* [Exercise directions] Your task is to transcribe, without alteration, the lines from the top of the material below through the line bearing "The image size is (376, 2576).", inclusive.

* [Records for this exercise]
BEGIN
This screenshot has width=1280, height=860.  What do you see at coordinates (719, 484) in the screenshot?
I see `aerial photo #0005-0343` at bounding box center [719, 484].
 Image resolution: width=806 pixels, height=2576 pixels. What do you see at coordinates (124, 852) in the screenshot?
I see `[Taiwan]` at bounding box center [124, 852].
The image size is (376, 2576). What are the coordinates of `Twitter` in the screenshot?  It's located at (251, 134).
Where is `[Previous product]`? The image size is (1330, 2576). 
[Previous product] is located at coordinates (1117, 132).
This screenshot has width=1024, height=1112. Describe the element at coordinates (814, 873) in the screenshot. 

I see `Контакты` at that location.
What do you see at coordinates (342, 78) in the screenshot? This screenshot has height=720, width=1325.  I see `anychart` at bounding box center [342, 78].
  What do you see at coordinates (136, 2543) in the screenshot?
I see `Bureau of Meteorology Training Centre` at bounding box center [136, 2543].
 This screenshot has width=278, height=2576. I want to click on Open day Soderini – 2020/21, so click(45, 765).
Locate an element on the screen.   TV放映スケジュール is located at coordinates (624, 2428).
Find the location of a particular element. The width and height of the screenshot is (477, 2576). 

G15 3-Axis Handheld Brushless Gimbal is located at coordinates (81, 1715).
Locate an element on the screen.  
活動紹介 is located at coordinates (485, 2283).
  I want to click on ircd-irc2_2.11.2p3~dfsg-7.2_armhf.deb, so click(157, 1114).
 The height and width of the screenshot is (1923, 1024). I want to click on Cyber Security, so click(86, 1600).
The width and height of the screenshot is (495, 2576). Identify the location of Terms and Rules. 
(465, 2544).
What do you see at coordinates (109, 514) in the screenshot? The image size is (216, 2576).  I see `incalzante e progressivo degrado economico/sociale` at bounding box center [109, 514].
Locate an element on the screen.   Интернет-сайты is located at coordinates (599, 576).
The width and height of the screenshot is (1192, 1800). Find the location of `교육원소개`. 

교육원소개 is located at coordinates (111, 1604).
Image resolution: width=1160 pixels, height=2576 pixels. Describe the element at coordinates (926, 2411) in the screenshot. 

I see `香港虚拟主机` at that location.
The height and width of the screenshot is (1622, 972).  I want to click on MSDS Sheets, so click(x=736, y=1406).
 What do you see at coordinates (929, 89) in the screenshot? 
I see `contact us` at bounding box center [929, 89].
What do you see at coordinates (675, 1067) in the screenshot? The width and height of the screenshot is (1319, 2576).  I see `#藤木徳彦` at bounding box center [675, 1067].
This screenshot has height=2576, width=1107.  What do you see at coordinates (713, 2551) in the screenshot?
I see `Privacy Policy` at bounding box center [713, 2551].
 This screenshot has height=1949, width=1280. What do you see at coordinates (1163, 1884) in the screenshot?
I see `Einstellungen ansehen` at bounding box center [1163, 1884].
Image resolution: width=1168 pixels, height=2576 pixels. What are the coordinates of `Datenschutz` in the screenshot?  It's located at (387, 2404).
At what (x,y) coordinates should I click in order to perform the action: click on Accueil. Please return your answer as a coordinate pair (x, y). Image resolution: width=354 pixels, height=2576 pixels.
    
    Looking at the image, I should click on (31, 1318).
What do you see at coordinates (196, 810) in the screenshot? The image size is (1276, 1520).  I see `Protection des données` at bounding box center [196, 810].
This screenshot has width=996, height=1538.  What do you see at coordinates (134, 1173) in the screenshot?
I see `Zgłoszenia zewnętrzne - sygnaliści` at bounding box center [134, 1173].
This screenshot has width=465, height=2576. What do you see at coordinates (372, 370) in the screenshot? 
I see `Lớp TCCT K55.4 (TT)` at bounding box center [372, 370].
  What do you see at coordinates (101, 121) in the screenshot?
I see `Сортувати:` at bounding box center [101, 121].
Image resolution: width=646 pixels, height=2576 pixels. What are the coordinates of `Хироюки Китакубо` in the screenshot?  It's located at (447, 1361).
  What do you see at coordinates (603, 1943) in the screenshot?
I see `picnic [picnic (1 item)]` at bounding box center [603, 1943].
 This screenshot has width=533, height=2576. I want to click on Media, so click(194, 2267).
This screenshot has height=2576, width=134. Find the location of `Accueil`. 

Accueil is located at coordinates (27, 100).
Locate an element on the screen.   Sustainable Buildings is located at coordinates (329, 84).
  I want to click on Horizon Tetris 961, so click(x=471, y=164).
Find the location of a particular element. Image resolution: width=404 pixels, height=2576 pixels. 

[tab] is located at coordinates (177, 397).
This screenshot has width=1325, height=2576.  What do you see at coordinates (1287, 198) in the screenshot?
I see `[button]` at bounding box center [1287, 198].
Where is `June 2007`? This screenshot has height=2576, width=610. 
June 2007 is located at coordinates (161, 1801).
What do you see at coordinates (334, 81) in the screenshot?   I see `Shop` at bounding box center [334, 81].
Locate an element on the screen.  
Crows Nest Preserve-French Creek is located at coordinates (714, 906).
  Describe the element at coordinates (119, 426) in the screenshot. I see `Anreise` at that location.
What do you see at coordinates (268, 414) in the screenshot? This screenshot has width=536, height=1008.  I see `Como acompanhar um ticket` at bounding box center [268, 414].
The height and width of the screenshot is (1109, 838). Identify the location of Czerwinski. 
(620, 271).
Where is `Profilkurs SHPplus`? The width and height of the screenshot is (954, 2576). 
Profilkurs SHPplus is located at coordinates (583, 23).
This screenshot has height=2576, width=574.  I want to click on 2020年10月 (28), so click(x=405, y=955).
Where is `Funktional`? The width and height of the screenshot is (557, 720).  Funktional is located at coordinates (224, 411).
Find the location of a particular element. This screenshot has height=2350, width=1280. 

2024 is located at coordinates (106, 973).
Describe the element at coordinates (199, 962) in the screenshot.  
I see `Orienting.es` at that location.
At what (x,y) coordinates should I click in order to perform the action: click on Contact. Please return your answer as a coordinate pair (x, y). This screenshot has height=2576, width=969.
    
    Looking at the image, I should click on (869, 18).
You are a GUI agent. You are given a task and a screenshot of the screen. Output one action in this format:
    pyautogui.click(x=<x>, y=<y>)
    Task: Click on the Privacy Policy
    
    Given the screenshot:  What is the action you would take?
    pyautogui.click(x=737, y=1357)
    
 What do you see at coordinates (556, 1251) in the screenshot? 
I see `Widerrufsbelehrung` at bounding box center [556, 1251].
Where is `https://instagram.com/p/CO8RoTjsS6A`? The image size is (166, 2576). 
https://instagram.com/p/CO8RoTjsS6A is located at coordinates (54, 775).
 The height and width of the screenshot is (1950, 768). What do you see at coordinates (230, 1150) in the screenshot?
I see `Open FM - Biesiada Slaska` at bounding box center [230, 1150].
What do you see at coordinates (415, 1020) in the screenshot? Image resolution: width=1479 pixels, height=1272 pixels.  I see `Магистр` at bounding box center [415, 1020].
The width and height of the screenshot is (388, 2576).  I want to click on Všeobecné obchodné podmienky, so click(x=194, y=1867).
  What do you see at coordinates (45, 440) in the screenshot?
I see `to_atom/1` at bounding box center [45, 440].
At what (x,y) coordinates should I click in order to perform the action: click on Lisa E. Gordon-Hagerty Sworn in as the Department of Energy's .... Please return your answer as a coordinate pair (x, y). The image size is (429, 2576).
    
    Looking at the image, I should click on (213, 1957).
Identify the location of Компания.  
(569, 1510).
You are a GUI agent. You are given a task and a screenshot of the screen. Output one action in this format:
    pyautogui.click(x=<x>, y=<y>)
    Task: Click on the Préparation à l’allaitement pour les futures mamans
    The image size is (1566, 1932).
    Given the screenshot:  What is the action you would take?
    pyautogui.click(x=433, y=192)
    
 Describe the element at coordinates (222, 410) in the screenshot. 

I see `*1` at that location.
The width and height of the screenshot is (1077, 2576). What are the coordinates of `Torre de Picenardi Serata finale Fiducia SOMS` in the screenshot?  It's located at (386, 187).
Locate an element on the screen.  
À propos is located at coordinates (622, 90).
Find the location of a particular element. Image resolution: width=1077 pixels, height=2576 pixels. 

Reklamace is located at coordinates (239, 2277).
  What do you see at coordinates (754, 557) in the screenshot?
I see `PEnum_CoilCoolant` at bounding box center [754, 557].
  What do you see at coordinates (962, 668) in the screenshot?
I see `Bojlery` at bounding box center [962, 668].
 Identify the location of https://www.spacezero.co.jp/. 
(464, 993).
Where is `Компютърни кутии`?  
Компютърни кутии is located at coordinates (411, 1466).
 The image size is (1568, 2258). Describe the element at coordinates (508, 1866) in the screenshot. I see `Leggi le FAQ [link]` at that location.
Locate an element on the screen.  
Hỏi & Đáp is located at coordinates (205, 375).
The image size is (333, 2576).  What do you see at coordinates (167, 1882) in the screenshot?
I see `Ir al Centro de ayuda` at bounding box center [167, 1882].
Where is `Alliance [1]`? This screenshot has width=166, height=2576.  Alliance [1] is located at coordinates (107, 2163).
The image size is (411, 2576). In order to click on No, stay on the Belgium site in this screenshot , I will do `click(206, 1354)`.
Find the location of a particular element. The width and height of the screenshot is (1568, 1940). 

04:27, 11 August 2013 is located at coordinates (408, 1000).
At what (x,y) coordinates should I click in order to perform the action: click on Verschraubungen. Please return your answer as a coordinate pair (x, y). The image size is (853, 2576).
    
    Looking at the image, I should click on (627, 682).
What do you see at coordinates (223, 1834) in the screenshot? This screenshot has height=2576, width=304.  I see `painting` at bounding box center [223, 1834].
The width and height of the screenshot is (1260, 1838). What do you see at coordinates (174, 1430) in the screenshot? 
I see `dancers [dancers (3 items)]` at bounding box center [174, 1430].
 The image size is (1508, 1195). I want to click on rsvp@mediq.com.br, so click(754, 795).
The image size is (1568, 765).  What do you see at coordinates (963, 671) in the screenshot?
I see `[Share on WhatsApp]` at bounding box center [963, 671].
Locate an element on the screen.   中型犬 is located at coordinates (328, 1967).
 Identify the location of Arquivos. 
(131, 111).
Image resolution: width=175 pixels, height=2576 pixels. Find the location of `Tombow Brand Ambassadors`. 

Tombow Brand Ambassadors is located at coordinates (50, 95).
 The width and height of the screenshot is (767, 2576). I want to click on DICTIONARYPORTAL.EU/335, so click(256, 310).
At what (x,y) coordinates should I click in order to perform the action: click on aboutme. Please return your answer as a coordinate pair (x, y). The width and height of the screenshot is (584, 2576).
END
* [Result of this task]
This screenshot has width=1280, height=860.  What do you see at coordinates (719, 484) in the screenshot?
I see `aerial photo #0005-0343` at bounding box center [719, 484].
 Image resolution: width=806 pixels, height=2576 pixels. What do you see at coordinates (124, 852) in the screenshot?
I see `[Taiwan]` at bounding box center [124, 852].
The image size is (376, 2576). What are the coordinates of `Twitter` in the screenshot?  It's located at (251, 134).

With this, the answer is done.